**Instructions to follow:**
Copy all records exactly, excluding images.

++++++++++

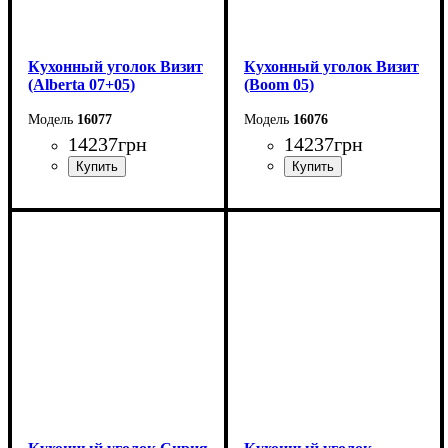
Кухонный уголок Визит
Кухонный уголок Визит
(Alberta 07+05)
(Boom 05)
16077
16076
14237
грн
14237
грн
Pазмер: 175*130 см
Pазмер: 175*130 см
Спальное место: 145*95
см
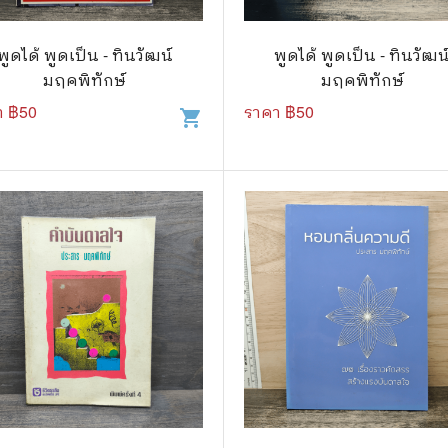
วกับสัตว์
Gossip ดารา
์ตูนดนตรี
👙 เซ็กซี่
พูดได้ พูดเป็น - ทินวัฒน์
พูดได้ พูดเป็น - ทินวัฒน
มฤคพิทักษ์
มฤคพิทักษ์
์ตูนทำอาหาร
วัยรุ่น
า ฿
50
ราคา ฿
50
shopping_cart
สืบสวน สอบสวน
🥘 อาหาร
⚔️ ต่อสู้ แอ๊คชั่น
💄 สุขภาพและความงาม
ตูนกีฬา
🏠 แต่งบ้าน
ก
🧳 ท่องเที่ยว
ตาซี
คู่มือเฉลยเกม
ญภัย ท่องเที่ยว
เกษตรและธรรมชาติ
แม่และเด็ก
ตูนผีไทย
ภาษาศาสตร์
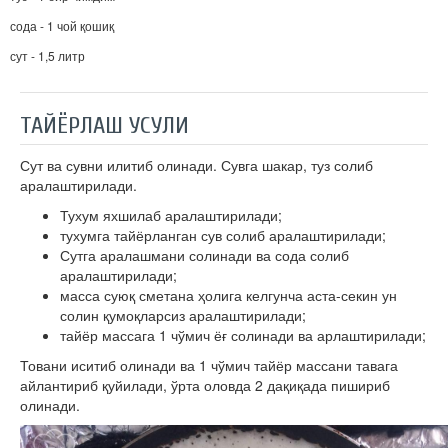
сода - 1 чой қошиқ
сут - 1,5 литр
ТАЙЁРЛАШ УСУЛИ
Сут ва сувни илитиб олинади. Сувга шакар, туз солиб
аралаштирилади.
Тухум яхшилаб аралаштирилади;
тухумга тайёрланган сув солиб аралаштирилади;
Сутга аралашмани солинади ва сода солиб
аралаштирилади;
масса суюқ сметана ҳолига келгунча аста-секин ун
солин қумоқларсиз аралаштирилади;
тайёр массага 1 чўмич ёғ солинади ва арлаштирилади;
Товани иситиб олинади ва 1 чўмич тайёр массани тавага
айлантириб қуйилади, ўрта оловда 2 дақиқада пишириб
олинади.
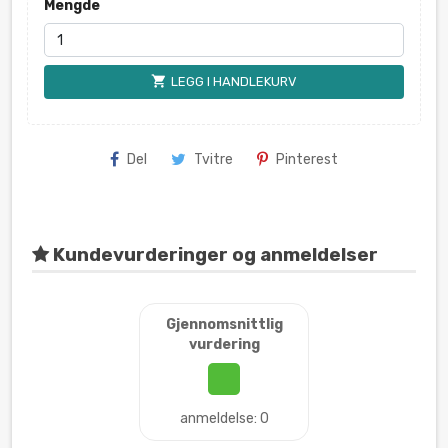
Mengde
shopping_cart
LEGG I HANDLEKURV
Del
Tvitre
Pinterest
Kundevurderinger og anmeldelser
Gjennomsnittlig
vurdering
anmeldelse: 0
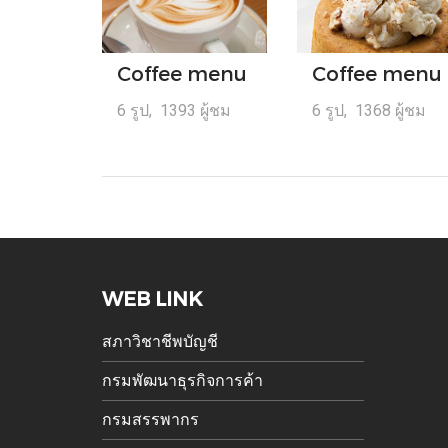
Coffee menu
Coffee menu
6 รูป, 1393 ผู้ชม
6 รูป, 1368 ผู้ชม
WEB LINK
สภาวิชาชีพบัญชี
กรมพัฒนาธุรกิจการค้า
กรมสรรพากร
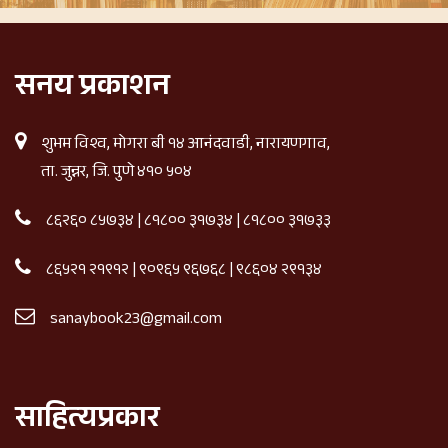
सनय प्रकाशन
शुभम विश्व, मोगरा बी १४ आनंदवाडी, नारायणगाव,
ता. जुन्नर, जि. पुणे ४१० ५०४
८६२६० ८५७३४
|
८१८०० ३१७३४
|
८१८०० ३१७३३
८६५२१ २१९१२
|
९०९६५ ९६७६८
|
९८६०४ २९१३४
sanaybook23@gmail.com
साहित्यप्रकार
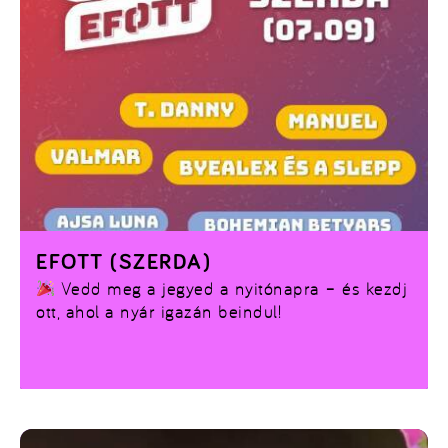
EFOTT (SZERDA)
Vedd meg a jegyed a nyitónapra – és kezdj
ott, ahol a nyár igazán beindul!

++++++++++

**Exercise solution:**
Кухонный уголок Визит
Кухонный уголок Визит
(Alberta 07+05)
(Boom 05)
16077
16076
14237
грн
14237
грн
Pазмер: 175*130 см
Pазмер: 175*130 см
Спальное место: 145*95
см
วกับสัตว์
Gossip ดารา
์ตูนดนตรี
👙 เซ็กซี่
พูดได้ พูดเป็น - ทินวัฒน์
พูดได้ พูดเป็น - ทินวัฒน
มฤคพิทักษ์
มฤคพิทักษ์
์ตูนทำอาหาร
วัยรุ่น
า ฿
50
ราคา ฿
50
shopping_cart
สืบสวน สอบสวน
🥘 อาหาร
⚔️ ต่อสู้ แอ๊คชั่น
💄 สุขภาพและความงาม
ตูนกีฬา
🏠 แต่งบ้าน
ก
🧳 ท่องเที่ยว
ตาซี
คู่มือเฉลยเกม
ญภัย ท่องเที่ยว
เกษตรและธรรมชาติ
แม่และเด็ก
ตูนผีไทย
ภาษาศาสตร์
сода - 1 чой қошиқ
сут - 1,5 литр
ТАЙЁРЛАШ УСУЛИ
Сут ва сувни илитиб олинади. Сувга шакар, туз солиб
аралаштирилади.
Тухум яхшилаб аралаштирилади;
тухумга тайёрланган сув солиб аралаштирилади;
Сутга аралашмани солинади ва сода солиб
аралаштирилади;
масса суюқ сметана ҳолига келгунча аста-секин ун
солин қумоқларсиз аралаштирилади;
тайёр массага 1 чўмич ёғ солинади ва арлаштирилади;
Товани иситиб олинади ва 1 чўмич тайёр массани тавага
айлантириб қуйилади, ўрта оловда 2 дақиқада пишириб
олинади.
Mengde
shopping_cart
LEGG I HANDLEKURV
Del
Tvitre
Pinterest
Kundevurderinger og anmeldelser
Gjennomsnittlig
vurdering
anmeldelse: 0
Coffee menu
Coffee menu
6 รูป, 1393 ผู้ชม
6 รูป, 1368 ผู้ชม
WEB LINK
สภาวิชาชีพบัญชี
กรมพัฒนาธุรกิจการค้า
กรมสรรพากร
सनय प्रकाशन
शुभम विश्व, मोगरा बी १४ आनंदवाडी, नारायणगाव,
ता. जुन्नर, जि. पुणे ४१० ५०४
८६२६० ८५७३४
|
८१८०० ३१७३४
|
८१८०० ३१७३३
८६५२१ २१९१२
|
९०९६५ ९६७६८
|
९८६०४ २९१३४
sanaybook23@gmail.com
साहित्यप्रकार
EFOTT (SZERDA)
Vedd meg a jegyed a nyitónapra – és kezdj
ott, ahol a nyár igazán beindul!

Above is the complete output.